Robot Description and Function:

The robot is the default configuration of a TurtleBot3 Waffle bot, it is a small flat robot consisting of 2 wheels to control the robot, on its top it contains both a LIDAR and RGB camera. The main functionality of this bot will be to recognize people and their faces, and then follow the person. If the robot detects that the person is facing the robot, the robot will come to a stop, and remain stopped till the person has turned away. While following the person, the robot should be able to avoid obstacles in its path and try to maintain visual contact with the person.Due to limitations with tracking reliability and image processing runtime, the robot will maintain a set speed of 0.2 m/s when it is moving.

Person/Facial Recognition

In the simulation, we have a Turtlebot3 Waffle robot with a camera on the font of it, and a fully mobile and animated humanoid model.
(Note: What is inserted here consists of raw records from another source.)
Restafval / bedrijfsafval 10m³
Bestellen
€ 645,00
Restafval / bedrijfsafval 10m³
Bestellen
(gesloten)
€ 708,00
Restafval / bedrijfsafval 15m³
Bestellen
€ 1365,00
The human model walks in a predifined path, while the robot follows it around the room. A ROS node subscribes to the image topic produced by the robot’s camera, and processes it using a convolutional neural network to detect the position of faces and people in the image. If the processing node detects a person, but not a face in the robot’s camera image it will publish cmd_vel topics to the robot that tell it to follow the person. If the node detects a face in the camera image, it will publish cmd_vel commands telling the robot to stop in place. If the robot detects no people or faces in the camera image, it will publish commands that tell the robot to wander around the map as if to search for new victims.

Model Description

Object Detection for Dummies Part 3: R-CNN Family

The main algorithm for box segmentation of the Gazebo human model’s body and face is implemented with a FasterRCNN from pytorch. For this application the model was fine tuned on just 2 categories: people and faces.
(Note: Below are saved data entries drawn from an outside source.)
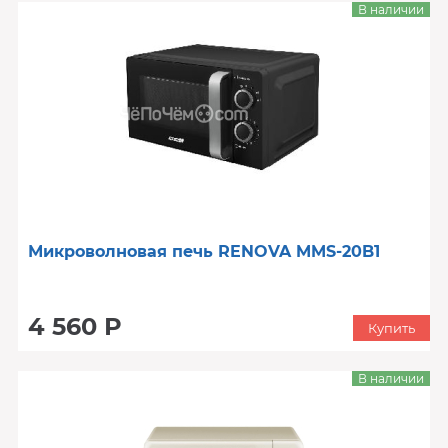
В наличии
Микроволновая печь RENOVA MMS-20B1
4 560 Р
Купить
В наличии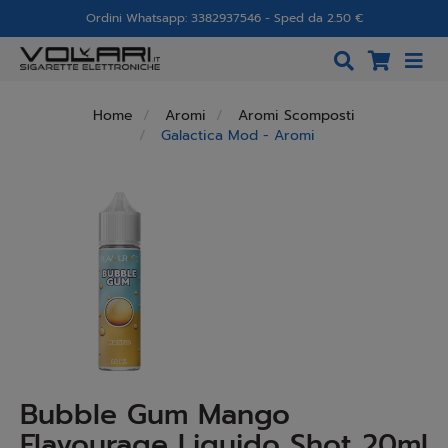
Ordini Whatsapp: 3382937546 - Sped da 2.50 €
Home
Aromi
Aromi Scomposti
Galactica Mod - Aromi
Bubble Gum Mango
Flavourage Liquido Shot 20ml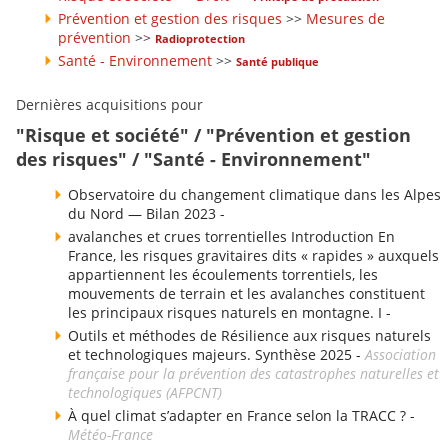
Prévention et gestion des risques
>>
Mesures de
prévention
>>
Radioprotection
Santé - Environnement
>>
Santé publique
Dernières acquisitions pour
"Risque et société" / "Prévention et gestion
des risques" / "Santé - Environnement"
Observatoire du changement climatique dans les Alpes
du Nord — Bilan 2023 -
avalanches et crues torrentielles Introduction En
France, les risques gravitaires dits « rapides » auxquels
appartiennent les écoulements torrentiels, les
mouvements de terrain et les avalanches constituent
les principaux risques naturels en montagne. I -
Outils et méthodes de Résilience aux risques naturels
et technologiques majeurs. Synthèse 2025 -
Association
française pour la prévention des catastrophes naturelles et
technologiques (AFPCNT)
À quel climat s’adapter en France selon la TRACC ? -
Météo-France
Fine tuning is a practice used in transfer learning, where models that are pretrained for general tasks are allowed to keep their low level layers, and their later layers are trained on a specific dataset.
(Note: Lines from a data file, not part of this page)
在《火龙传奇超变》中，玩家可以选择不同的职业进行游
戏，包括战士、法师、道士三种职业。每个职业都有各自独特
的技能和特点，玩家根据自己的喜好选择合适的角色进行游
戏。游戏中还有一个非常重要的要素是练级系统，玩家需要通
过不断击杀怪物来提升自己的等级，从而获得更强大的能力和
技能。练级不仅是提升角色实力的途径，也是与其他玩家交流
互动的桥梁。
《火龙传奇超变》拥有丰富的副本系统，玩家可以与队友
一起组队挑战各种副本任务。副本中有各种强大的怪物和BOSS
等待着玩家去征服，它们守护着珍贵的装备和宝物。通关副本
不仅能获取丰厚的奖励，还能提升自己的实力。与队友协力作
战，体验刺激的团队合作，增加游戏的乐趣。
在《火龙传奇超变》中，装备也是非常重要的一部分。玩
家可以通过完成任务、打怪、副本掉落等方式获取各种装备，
Fine-tuning with Keras and Deep Learning - PyImageSearch

This works because of the way that neural networks process images. In a neural network, the early layers create representations for simple patterns in the image, such as curves and edges. In the later layers the model starts to be able to recognize higher level points of interest in the image, such as features of the objects that it has been trained to classify and recognize.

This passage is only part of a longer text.